Edward Trifonov

prof. Ing. Edward Trifonov, Ph.D.

Project: CHROMPLANT - Plant chromatin, structure and fiction at single base resolution

Person in Charge: prof. RNDr. Jiří Fajkus, CSc.

Host institution: Department of Experimental Biology, Faculty of Science, Masaryk University

Country of Origin: Israel

Project duration: 15 months

Scientific panel: Life sciences


Recent developments in high throughput sequencing and sequence analyses make possible increasingly detailed studies of chromatin. In particular, the first computer program has been developed in the Genome Diversity Center, Haifa University, that allows to map the nucleosomes on the sequences with single base resolution. This opens a unique possibility to study 3D structure and function of chromatin. Indeed, knowing exact positions of the nucleosomes on the sequence, one can calculate from the lengths of the linkers between the nucleosomes their mutual orientation and, hence, local architecture of chromatin. This is especially important for chromatin that involves  promoters, telomeres, centromeres, origins of replication etc. The project is aimed to, specifically, plant chromatin studies. First, for computational generation of DNA bendability matrix for plants (Arabidopsis to begin with) a large experimentally derived database of the nucleosome sequences will be constructed in the laboratory of Prof. J. Fajkus (Masaryk Univ.) with whom we have a long standing scientific collaboration. The nucleosome mapping procedure will be then developed, similar to currently used program, available on public server. The 3D reconstruction of chromatin segments of interest on the basis of the accurate nucleosome maps will be conducted by an original program under development in the Genome Diversity Center. The standard architectural elements of plant chromatin will be revealed, for the first time with high resolution, comparable to resolution of x-ray crystallography. The sequence-directed reconstruction of the chromatin 3D structure will be possible for every segment of natural chromatin which cannot be done by means of crystallography. Knowing the architecture of promoter chromatin one would be able to rationalize interactions of promoters with transcription factors, their spatial distribution around promoters and details of regulation of gene expression.
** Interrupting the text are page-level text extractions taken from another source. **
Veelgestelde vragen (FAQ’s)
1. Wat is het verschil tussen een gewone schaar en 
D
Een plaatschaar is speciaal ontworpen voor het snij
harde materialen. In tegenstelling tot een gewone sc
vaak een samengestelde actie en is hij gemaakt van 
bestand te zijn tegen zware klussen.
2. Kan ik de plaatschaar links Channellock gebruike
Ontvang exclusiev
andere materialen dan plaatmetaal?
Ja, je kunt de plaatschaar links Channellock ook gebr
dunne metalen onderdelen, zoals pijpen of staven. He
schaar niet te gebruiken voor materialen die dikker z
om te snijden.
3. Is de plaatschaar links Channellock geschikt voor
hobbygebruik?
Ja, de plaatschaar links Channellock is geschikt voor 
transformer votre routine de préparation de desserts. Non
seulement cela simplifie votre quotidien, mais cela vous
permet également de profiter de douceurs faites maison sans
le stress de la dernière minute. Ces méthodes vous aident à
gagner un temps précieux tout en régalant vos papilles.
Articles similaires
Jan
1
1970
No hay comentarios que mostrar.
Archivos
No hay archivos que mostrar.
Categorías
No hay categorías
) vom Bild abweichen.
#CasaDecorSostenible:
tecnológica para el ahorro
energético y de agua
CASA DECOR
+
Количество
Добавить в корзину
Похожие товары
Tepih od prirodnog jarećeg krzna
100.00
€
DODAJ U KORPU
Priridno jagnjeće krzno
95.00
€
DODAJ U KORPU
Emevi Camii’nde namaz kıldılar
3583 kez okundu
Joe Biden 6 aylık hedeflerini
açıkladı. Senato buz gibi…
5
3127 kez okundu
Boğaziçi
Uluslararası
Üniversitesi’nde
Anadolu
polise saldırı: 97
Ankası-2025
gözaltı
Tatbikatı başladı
The ongoing project summary:

One of the main research objectives of the project is to derive the nucleosome positioning (bendability) sequence patterns for various genomes of general interest, including the plant genomes. During the first year of the project a significant progress was achieved both in results and in pattern derivation techniques, involving several species, by a whole genome analyses. We have reconstructed the bendability patterns for 13 complete genomes by a novel approach, never used before in bioinformatics studies – extension of highest frequency trinucleotides (Shannon N‐gram extension). The consensus of the patterns reconstructed is derived: CRAAAATTTTYG, and, in binary form: YRRRRRYYYYYR. The Table 1 summarizes the results of the studies during the first year of the project.


Table 1. Nucleosome positioning [patterns derived by various means from various sequences


Pattern                                     technique/sequences                                       reference

CC GGRAA TTYCC GG             theoretical, bendability                                          [1]
C GGAAA TTTCC G                  reconstruction from partial signal                          [11]
                                               C.elegans, nucleosome database.
C AAAAA TTTTT G                   Shannon N-gram extension, AT-based,                   [5]
                                               13 genomes, incl. A.thaliana
C GAAAA TTTTT R                  Same, CG-based
T AAAAA TTTTT A                   Shannon extension, isochores L1, L2,                    [8]
                                               human, mouse, chicken genomes.
C AGAAA TTTCT G                   Same, isochores H1
Y RGGGR YCCCY R                 Same, isochores H2
Y RGGGG CCCCY R                Same, isochores H3
C GGGGG CCCCC G                Same, isochores H4
T AAAAA TTTTT A                   signal reconstruction, human L1                            [13]
C AGGGG CCCCT G                same, human H3

General consensus:


The results above clearly demonstrate universality of the pattern Y RRRRR YYYYY R, and make us confident that the forthcoming nucleosome database for A.thaliana will generate the same pattern as provided by a whole genome analysis. The data above also demonstrated for the first time that the nucleosome positioning pattern is substantially different in different isochores.